In the beginning of May, when the Ariel Castro story broke, I spent a full week glued to the website of the Cleveland Plain Dealer. The paper’s wall-to-wall Castro coverage was outstanding, which is why I was disheartened to learn that its owner, Advance Publications, had already announced plans to fire dozens of employees and switch to a three-day-a-week publication schedule. The paper’s editor claimed the changes were necessary for the Plain Dealer “to continue to serve the community as the leading source of news and information for years to come.”
At the end of July, the Plain Dealer lost approximately 45 editorial employees due to layoffs and voluntary exits, reducing the size of its newsroom by about one-third. Among those fired were many reporters and photographers who substantively contributed to the paper’s Castro coverage: Edith Starzyk, who wrote about how Castro was fired from his job as a school bus driver; Michael O’Malley, who reported on the Castro family’s Cleveland-area roots; Felesia Jackson, who produced a helpful interactive guide to the major players in the ongoing story; several others.
But not to worry, Cleveland-area news consumers: In the paper’s own story about the layoffs, Robert L. Smith noted that company executives promised “the company would marshal its resources to deliver a quality product in the digital age.”
How’s that product looking? On Thursday the Cleveland.com website—which is “powered by” the Plain Dealer and the Sun News community newspapers—ran a review of the Cheesecake Factory. (Hat tip to @calebhannan.) According to writer Barbara Collier, the chain restaurant’s menu is “22 colorful pages long and almost mind-boggling, with one choice sounding better than the next.” But what’s on the mind-boggling menu, and how much do those mind-boggling menu items cost, you ask?
The most popular pasta dish is Cajun jambalaya pasta ($16.95). Shrimp and chicken breasts are sauteed with tomatoes, onions and sweet peppers in a "very spicy Cajun sauce" top a bed of fresh linguine. (Full size portions only).
There is an ala carte Sunday brunch (10 a.m to 2 p.m). Choices range from giant Belgian waffle ($6.95 for plain). Add strawberries, pecans and chantilly cream ($9.95).
For traditionalists, it's the brunch combo ($8.95) consisting of two eggs, two slices of bacon and two buttermilk pancakes. Kids brunch ($6.95) is small order of French toast or buttermilk pancakes, bacon and fresh fruit.
Fresh brewed coffee ($2.95), fresh orange juice ($3.95).
Collier also noted that lunch portions are served until 5 p.m.
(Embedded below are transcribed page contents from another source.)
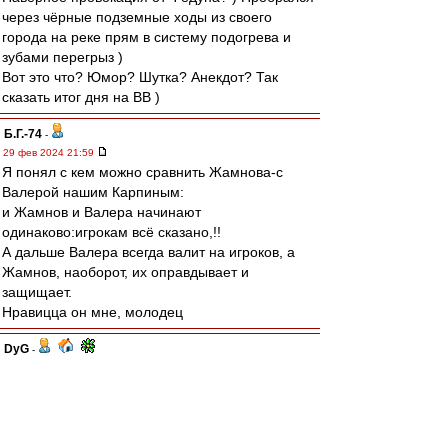
через чёрные подземные ходы из своего
города на реке прям в систему подогрева и
зубами перегрыз )
Вот это что? Юмор? Шутка? Анекдот? Так
сказать итог дня на ВВ )
Б.Г.-74
-
29 фев 2024 21:59
Я понял с кем можно сравнить Жамнова-с
Валерой нашим Карпиным:
и Жамнов и Валера начинают
одинаково:игрокам всё сказано,!!
А дальше Валера всегда валит на игроков, а
Жамнов, наоборот, их оправдывает и
защищает.
Нравицца он мне, молодец
DyG
-
29 фев 2024 21:59
С почином!
Тяжеловато, конечно, после 3:0 стало))
Что удивительно - по статистике и бросков и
Now, we all sit back and wait for the inevitable throwdown between Collier and the Grand Forks Herald’s Marilyn Hagerty over who truly owns the extremely-kind-older-woman-reviews-a-chain-restaurant beat. (Hagerty on Olive Garden: “The chicken Alfredo ($10.95) was warm and comforting on a cold day. The portion was generous. My server was ready with Parmesan cheese.”)
Collier’s reviews on the Plain Dealer website date back to at least 2008, when she penned a piece headlined “This fine Blue Planet is a dino-mite place to eat.” In the intervening years, she has noted that “West End Bistro is an East Side destination for great food” and “A tasty variety distinguishes Freddie's, no bones about it.”
What will be next for Cleveland.com readers? A review of Red Lobster? Outback Steakhouse? A combination Pizza Hut and Taco Bell? Or maybe, given the Plain Dealer’s recent layoffs, Barbara Collier will soon get the opportunity to write about crime, and reassure us all that everything is great in Cleveland, and that the city’s police department is doing a mind-boggling job. Whatever happens, Plain Dealer readers can rest assured that the great paper that brought us amazing continuing coverage of the Castro kidnapping will indeed continue to produce a quality product in the digital age. Or a product, at any rate.